Welcome to the 2017 Growing Season

What a year, it started out with a heavy dump of snow on unfrozen ground in early January, a great snow mulch for some of the intermediate hardy vegetables like Tuscan Black Kale. These had been selected and left in the garden for seed crop as the weather has been moderating for several years now and the biennial kale should be producing flowers by May and a seed crop by August. This is the proverbial ‘counting your chickens before the eggs hatch’ because by mid March the wild Mule Deer had chewed them down to the ground. This is how things are interconnected, we lost our beloved elder dog Jack the previous winter, Jack was very territorial and kept these garden raiders from our fields. Consequentially, because we lost Jack two years ago, we are unable to offer you Tuscan Black Kale seed this year. This year, a cold snap has already given us some minus 20 C, so much for the moderated temperatures, but we’ll see how some of our winter mulches managed on the crops they were meant to protect. Then it’s a matter of seeing how our new pup does at keeping the deer at bay.
The connections needed to produce vegetables and then seed generally go unnoticed or unconsidered until they don’t happen. The growing season in 2016 was the strangest in our 29 years on the land here. April and May were unseasonably warm, even hot, soil moisture was evaporated and typical seedings needed a supplemental irrigation to prevent drying out. June and July were wet and cooler than normal, August was warmer but didn’t really get a chance to develop good ripening heat and then an early frost in September precluded a good season for the tomato pepper eggplant, Solanceae family. Many seed varieties took longer than usual to ripen, potatoes were undersized, brassicas were slow to develop, lettuces took longer to flower, it was just a weird year. The successes this year will be built into the genetics of those fruits and vegetables selected for seed and in the coming age of climate and weather unpredictability, hopefully they will be better equipped to be productive in changing conditions.

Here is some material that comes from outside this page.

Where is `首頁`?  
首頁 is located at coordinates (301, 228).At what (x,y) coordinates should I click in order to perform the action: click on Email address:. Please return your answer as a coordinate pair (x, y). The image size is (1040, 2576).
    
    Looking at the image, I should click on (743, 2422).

We are all connected, not just as humans, but all life on Earth. We need to realize how we impact our connections, from the decline of species, to the ‘dead’ zones in our oceans, the degradation of soils and among many other things, the reduction of the quality of the air and water, the necessities of life. The collective wisdom of humans and their extensions of artificial intelligence have the ability to see and deal with the problems we have created. It is disturbing that the will is not foremost to protect this beautiful life on Earth. Does greed ‘Trump’ the sensibilities of the right things to do? As gardeners and farmers, we know one right thing to do is to plant our foods, medicines, plants which give us a connection to Earth’s beauty and bounty.
Some of the new offerings of seed this year include the Touchstone Gold Beet, the classic golden fleshed beet; the Golden Snow Pea and the Desiree Snow Pea, beautiful colourful additions to any stir fry; the Petrowski Turnip, a Heritage variety from Northern Europe, small, 7-10 cm., mildly sweet pale yellow flesh reminiscent of the larger rutabaga; the Green Luobo Radish, a heritage variety from Northern China, spicy and sweet with green flesh; Romanesco Fennel, a classic Roman bulb fennel.
Also look for the return of Andover Parsnip, Black Seeded Simpson Lettuce, Silverado Chard, among others. Good luck with your crops this year, remember to take some time and contemplate the beauty of your garden creations. Cheers from the gang at Sunshine Farm.